++++ DATA UNDER STUDY ++++
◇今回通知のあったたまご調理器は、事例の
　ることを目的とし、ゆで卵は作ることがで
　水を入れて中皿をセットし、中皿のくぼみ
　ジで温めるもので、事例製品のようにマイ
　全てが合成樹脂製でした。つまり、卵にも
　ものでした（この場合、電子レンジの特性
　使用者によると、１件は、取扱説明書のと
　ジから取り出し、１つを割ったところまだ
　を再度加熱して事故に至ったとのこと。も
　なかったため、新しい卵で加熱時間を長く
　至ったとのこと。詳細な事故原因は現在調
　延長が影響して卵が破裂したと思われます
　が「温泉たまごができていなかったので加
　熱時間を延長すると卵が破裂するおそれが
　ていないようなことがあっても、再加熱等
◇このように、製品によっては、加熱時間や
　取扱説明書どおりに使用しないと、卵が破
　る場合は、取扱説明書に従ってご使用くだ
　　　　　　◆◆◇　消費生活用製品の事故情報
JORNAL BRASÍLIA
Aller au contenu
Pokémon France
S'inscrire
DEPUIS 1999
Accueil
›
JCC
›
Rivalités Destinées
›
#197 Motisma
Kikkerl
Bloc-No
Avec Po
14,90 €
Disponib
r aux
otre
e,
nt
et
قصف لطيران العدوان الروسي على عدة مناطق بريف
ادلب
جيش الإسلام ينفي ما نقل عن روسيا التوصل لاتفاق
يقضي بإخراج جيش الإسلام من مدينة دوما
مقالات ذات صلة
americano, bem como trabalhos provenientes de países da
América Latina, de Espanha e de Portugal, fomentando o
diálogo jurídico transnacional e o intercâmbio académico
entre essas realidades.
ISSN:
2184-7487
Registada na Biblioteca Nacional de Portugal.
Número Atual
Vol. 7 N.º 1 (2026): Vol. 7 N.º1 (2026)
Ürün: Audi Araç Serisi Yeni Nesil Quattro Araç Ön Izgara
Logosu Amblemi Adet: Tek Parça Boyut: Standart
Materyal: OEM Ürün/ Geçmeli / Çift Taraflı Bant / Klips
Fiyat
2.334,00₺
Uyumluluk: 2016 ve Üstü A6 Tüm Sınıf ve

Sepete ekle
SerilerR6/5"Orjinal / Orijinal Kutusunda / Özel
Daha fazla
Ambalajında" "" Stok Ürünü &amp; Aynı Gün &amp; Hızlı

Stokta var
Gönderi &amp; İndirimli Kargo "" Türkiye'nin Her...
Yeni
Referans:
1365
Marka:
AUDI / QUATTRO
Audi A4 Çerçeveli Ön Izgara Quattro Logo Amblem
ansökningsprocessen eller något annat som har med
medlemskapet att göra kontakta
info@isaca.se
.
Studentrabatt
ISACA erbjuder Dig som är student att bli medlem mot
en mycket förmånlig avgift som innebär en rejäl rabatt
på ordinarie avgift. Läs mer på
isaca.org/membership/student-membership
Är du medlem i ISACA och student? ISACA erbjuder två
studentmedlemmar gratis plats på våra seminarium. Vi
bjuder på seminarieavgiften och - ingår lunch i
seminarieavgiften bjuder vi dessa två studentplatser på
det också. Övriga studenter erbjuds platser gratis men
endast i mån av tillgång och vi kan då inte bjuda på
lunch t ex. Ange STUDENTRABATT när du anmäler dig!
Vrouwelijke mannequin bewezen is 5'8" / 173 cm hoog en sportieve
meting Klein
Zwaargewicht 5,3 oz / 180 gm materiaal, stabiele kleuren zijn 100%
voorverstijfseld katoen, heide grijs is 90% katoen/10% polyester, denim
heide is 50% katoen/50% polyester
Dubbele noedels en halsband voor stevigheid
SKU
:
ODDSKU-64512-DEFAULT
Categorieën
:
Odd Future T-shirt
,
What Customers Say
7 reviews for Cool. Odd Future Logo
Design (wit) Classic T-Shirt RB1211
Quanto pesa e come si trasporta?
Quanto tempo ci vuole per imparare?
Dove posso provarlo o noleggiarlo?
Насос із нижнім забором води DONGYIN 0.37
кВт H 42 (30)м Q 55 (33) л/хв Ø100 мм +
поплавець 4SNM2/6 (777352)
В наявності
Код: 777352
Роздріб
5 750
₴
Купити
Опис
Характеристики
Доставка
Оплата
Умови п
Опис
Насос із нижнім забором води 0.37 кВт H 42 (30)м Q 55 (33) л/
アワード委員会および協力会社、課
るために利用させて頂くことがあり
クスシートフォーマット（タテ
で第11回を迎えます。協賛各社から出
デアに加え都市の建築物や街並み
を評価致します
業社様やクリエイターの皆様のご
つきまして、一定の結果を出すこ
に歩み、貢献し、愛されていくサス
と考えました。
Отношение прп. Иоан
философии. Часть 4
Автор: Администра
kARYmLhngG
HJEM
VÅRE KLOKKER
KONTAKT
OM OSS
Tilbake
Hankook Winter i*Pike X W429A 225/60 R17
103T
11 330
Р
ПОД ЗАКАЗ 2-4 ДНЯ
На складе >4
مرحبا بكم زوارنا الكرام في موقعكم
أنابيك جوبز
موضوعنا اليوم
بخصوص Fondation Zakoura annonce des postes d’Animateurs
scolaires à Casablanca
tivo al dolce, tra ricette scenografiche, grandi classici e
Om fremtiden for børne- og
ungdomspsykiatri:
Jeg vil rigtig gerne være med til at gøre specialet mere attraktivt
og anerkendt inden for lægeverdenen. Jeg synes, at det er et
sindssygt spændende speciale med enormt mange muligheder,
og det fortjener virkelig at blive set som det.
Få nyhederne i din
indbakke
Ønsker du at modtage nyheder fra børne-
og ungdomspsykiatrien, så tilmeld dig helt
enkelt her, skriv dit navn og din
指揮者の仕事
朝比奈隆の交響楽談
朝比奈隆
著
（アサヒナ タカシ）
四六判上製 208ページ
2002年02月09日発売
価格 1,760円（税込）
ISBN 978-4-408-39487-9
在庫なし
++++
> [PROBLEM] Write every record out again, letter for letter.

> [EXERCISE RESULT]
◇今回通知のあったたまご調理器は、事例の
　ることを目的とし、ゆで卵は作ることがで
　水を入れて中皿をセットし、中皿のくぼみ
　ジで温めるもので、事例製品のようにマイ
　全てが合成樹脂製でした。つまり、卵にも
　ものでした（この場合、電子レンジの特性
　使用者によると、１件は、取扱説明書のと
　ジから取り出し、１つを割ったところまだ
　を再度加熱して事故に至ったとのこと。も
　なかったため、新しい卵で加熱時間を長く
　至ったとのこと。詳細な事故原因は現在調
　延長が影響して卵が破裂したと思われます
　が「温泉たまごができていなかったので加
　熱時間を延長すると卵が破裂するおそれが
　ていないようなことがあっても、再加熱等
◇このように、製品によっては、加熱時間や
　取扱説明書どおりに使用しないと、卵が破
　る場合は、取扱説明書に従ってご使用くだ
　　　　　　◆◆◇　消費生活用製品の事故情報
JORNAL BRASÍLIA
Aller au contenu
Pokémon France
S'inscrire
DEPUIS 1999
Accueil
›
JCC
›
Rivalités Destinées
›
#197 Motisma
Kikkerl
Bloc-No
Avec Po
14,90 €
Disponib
r aux
otre
e,
nt
et
قصف لطيران العدوان الروسي على عدة مناطق بريف
ادلب
جيش الإسلام ينفي ما نقل عن روسيا التوصل لاتفاق
يقضي بإخراج جيش الإسلام من مدينة دوما
مقالات ذات صلة
americano, bem como trabalhos provenientes de países da
América Latina, de Espanha e de Portugal, fomentando o
diálogo jurídico transnacional e o intercâmbio académico
entre essas realidades.
ISSN:
2184-7487
Registada na Biblioteca Nacional de Portugal.
Número Atual
Vol. 7 N.º 1 (2026): Vol. 7 N.º1 (2026)
Ürün: Audi Araç Serisi Yeni Nesil Quattro Araç Ön Izgara
Logosu Amblemi Adet: Tek Parça Boyut: Standart
Materyal: OEM Ürün/ Geçmeli / Çift Taraflı Bant / Klips
Fiyat
2.334,00₺
Uyumluluk: 2016 ve Üstü A6 Tüm Sınıf ve

Sepete ekle
SerilerR6/5"Orjinal / Orijinal Kutusunda / Özel
Daha fazla
Ambalajında" "" Stok Ürünü &amp; Aynı Gün &amp; Hızlı

Stokta var
Gönderi &amp; İndirimli Kargo "" Türkiye'nin Her...
Yeni
Referans:
1365
Marka:
AUDI / QUATTRO
Audi A4 Çerçeveli Ön Izgara Quattro Logo Amblem
ansökningsprocessen eller något annat som har med
medlemskapet att göra kontakta
info@isaca.se
.
Studentrabatt
ISACA erbjuder Dig som är student att bli medlem mot
en mycket förmånlig avgift som innebär en rejäl rabatt
på ordinarie avgift. Läs mer på
isaca.org/membership/student-membership
Är du medlem i ISACA och student? ISACA erbjuder två
studentmedlemmar gratis plats på våra seminarium. Vi
bjuder på seminarieavgiften och - ingår lunch i
seminarieavgiften bjuder vi dessa två studentplatser på
det också. Övriga studenter erbjuds platser gratis men
endast i mån av tillgång och vi kan då inte bjuda på
lunch t ex. Ange STUDENTRABATT när du anmäler dig!
Vrouwelijke mannequin bewezen is 5'8" / 173 cm hoog en sportieve
meting Klein
Zwaargewicht 5,3 oz / 180 gm materiaal, stabiele kleuren zijn 100%
voorverstijfseld katoen, heide grijs is 90% katoen/10% polyester, denim
heide is 50% katoen/50% polyester
Dubbele noedels en halsband voor stevigheid
SKU
:
ODDSKU-64512-DEFAULT
Categorieën
:
Odd Future T-shirt
,
What Customers Say
7 reviews for Cool. Odd Future Logo
Design (wit) Classic T-Shirt RB1211
Quanto pesa e come si trasporta?
Quanto tempo ci vuole per imparare?
Dove posso provarlo o noleggiarlo?
Насос із нижнім забором води DONGYIN 0.37
кВт H 42 (30)м Q 55 (33) л/хв Ø100 мм +
поплавець 4SNM2/6 (777352)
В наявності
Код: 777352
Роздріб
5 750
₴
Купити
Опис
Характеристики
Доставка
Оплата
Умови п
Опис
Насос із нижнім забором води 0.37 кВт H 42 (30)м Q 55 (33) л/
アワード委員会および協力会社、課
るために利用させて頂くことがあり
クスシートフォーマット（タテ
で第11回を迎えます。協賛各社から出
デアに加え都市の建築物や街並み
を評価致します
業社様やクリエイターの皆様のご
つきまして、一定の結果を出すこ
に歩み、貢献し、愛されていくサス
と考えました。
Отношение прп. Иоан
философии. Часть 4
Автор: Администра
kARYmLhngG
HJEM
VÅRE KLOKKER
KONTAKT
OM OSS
Tilbake
Hankook Winter i*Pike X W429A 225/60 R17
103T
11 330
Р
ПОД ЗАКАЗ 2-4 ДНЯ
На складе >4
مرحبا بكم زوارنا الكرام في موقعكم
أنابيك جوبز
موضوعنا اليوم
بخصوص Fondation Zakoura annonce des postes d’Animateurs
scolaires à Casablanca
tivo al dolce, tra ricette scenografiche, grandi classici e
Om fremtiden for børne- og
ungdomspsykiatri:
Jeg vil rigtig gerne være med til at gøre specialet mere attraktivt
og anerkendt inden for lægeverdenen. Jeg synes, at det er et
sindssygt spændende speciale med enormt mange muligheder,
og det fortjener virkelig at blive set som det.
Få nyhederne i din
indbakke
Ønsker du at modtage nyheder fra børne-
og ungdomspsykiatrien, så tilmeld dig helt
enkelt her, skriv dit navn og din
指揮者の仕事
朝比奈隆の交響楽談
朝比奈隆
著
（アサヒナ タカシ）
四六判上製 208ページ
2002年02月09日発売
価格 1,760円（税込）
ISBN 978-4-408-39487-9
在庫なし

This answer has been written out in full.